> [REQUIREMENT] Search the listing for the word "cookies" and copy every line where it turns up.

> [DATA EXTRACTS]
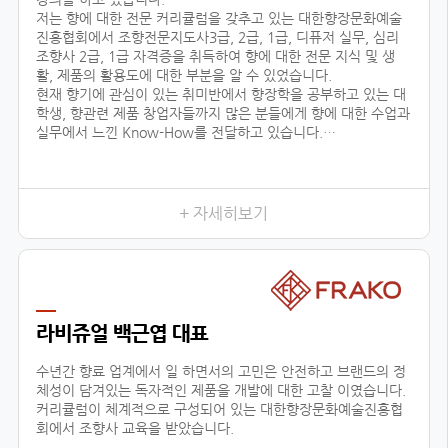
저는 향에 대한 전문 커리큘럼을 갖추고 있는 대한향장문화예술
진흥협회에서 조향전문지도사3급, 2급, 1급, 디퓨저 실무, 심리
조향사 2급, 1급 자격증을 취득하여 향에 대한 전문 지식 및 생
활, 제품의 활용도에 대한 부분을 알 수 있었습니다.
현재 향기에 관심이 있는 취미반에서 향장학을 공부하고 있는 대
학생, 향관련 제품 창업자들까지 많은 분들에게 향에 대한 수업과
실무에서 느낀 Know-How를 전달하고 있습니다.
또한 자체 브랜드 ‘센테이션’을 런칭하여, 차량용방향제, 디퓨저
등을 생산, 판매, 수출하고 있으며, 타 브랜드 제품 기획, 컨설팅
에 참여하고 있습니다.
+ 자세히보기
저와 같이
라비쥬얼 백근엽 대표
수년간 향료 업계에서 일 하면서의 고민은 안전하고 브랜드의 정
체성이 담겨있는 독자적인 제품을 개발에 대한 고찰 이였습니다.
커리큘럼이 체계적으로 구성되어 있는 대한향장문화예술진흥협
회에서 조향사 교육을 받았습니다.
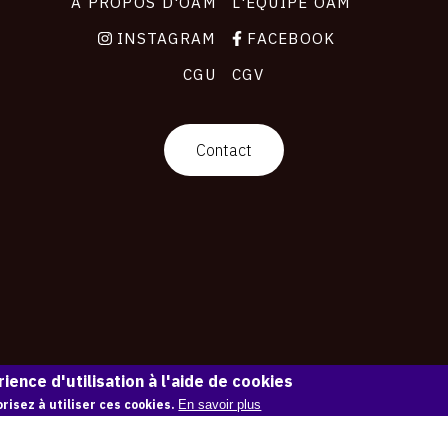
À PROPOS D'OAM
L'ÉQUIPE OAM
INSTAGRAM
FACEBOOK
CGU
CGV
Contact
ience d'utilisation à l'aide de cookies
risez à utiliser ces cookies.
En savoir plus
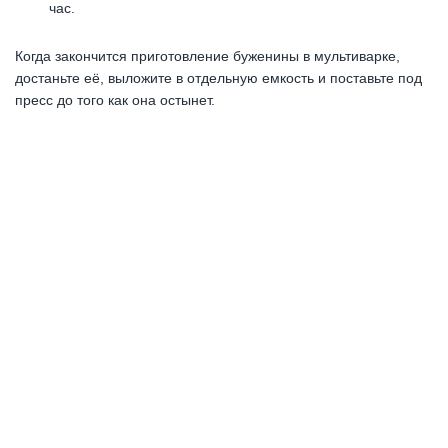
час.
Когда закончится приготовление буженины в мультиварке,
достаньте её, выложите в отдельную емкость и поставьте под
пресс до того как она остынет.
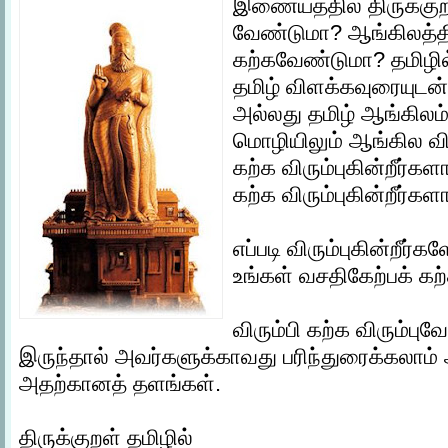
இணையத்தில் திருக்குற
வேண்டுமா? ஆங்கிலத்த
கற்கவேண்டுமா? தமிழி
தமிழ் விளக்கவுரையுடன
அல்லது தமிழ் ஆங்கிலம
மொழியிலும் ஆங்கில வ
கற்க விரும்புகின்றீர்க
கற்க விரும்புகின்றீர்கள
எப்படி விரும்புகின்றீர்
உங்கள் வசதிகேற்பக் கற
விரும்பி கற்க விரும்புவ
இருந்தால் அவர்களுக்காவது பரிந்துரைக்கலா
அதற்கானத் தளங்கள்.
திருக்குறள் தமிழில்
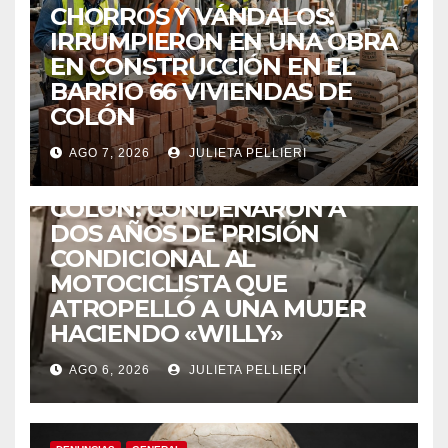
CHORROS Y VÁNDALOS:
IRRUMPIERON EN UNA OBRA
EN CONSTRUCCIÓN EN EL
BARRIO 66 VIVIENDAS DE
COLÓN
AGO 7, 2026
JULIETA PELLIERI
ACCIDENTES
COLÓN: CONDENARON A
DOS AÑOS DE PRISIÓN
CONDICIONAL AL
MOTOCICLISTA QUE
ATROPELLÓ A UNA MUJER
HACIENDO «WILLY»
AGO 6, 2026
JULIETA PELLIERI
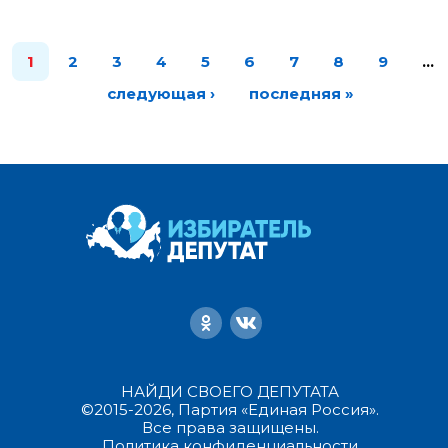
1
2
3
4
5
6
7
8
9
…
следующая ›
последняя »
НАЙДИ СВОЕГО ДЕПУТАТА
©2015-2026, Партия «Единая Россия».
Все права защищены.
Политика конфиденциальности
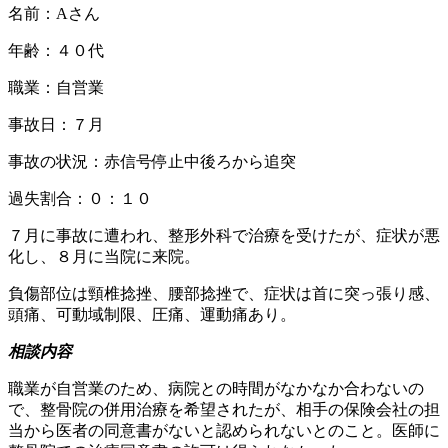
名前：Aさん
年齢：４０代
職業：自営業
事故日：７月
事故の状況：赤信号停止中後ろから追突
過失割合：０：１０
７月に事故に遭われ、整形外科で治療を受けたが、症状が悪
化し、８月に当院に来院。
負傷部位は頸椎捻挫、腰部捻挫で、症状は首に突っ張り感、
頭痛、可動域制限、圧痛、運動痛あり。
相談内容
職業が自営業のため、病院との時間がなかなか合わないの
で、整骨院の併用治療を希望されたが、相手の保険会社の担
当から医者の同意書がないと認められないとのこと。医師に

> [ANSWER]
ience d'utilisation à l'aide de cookies
risez à utiliser ces cookies.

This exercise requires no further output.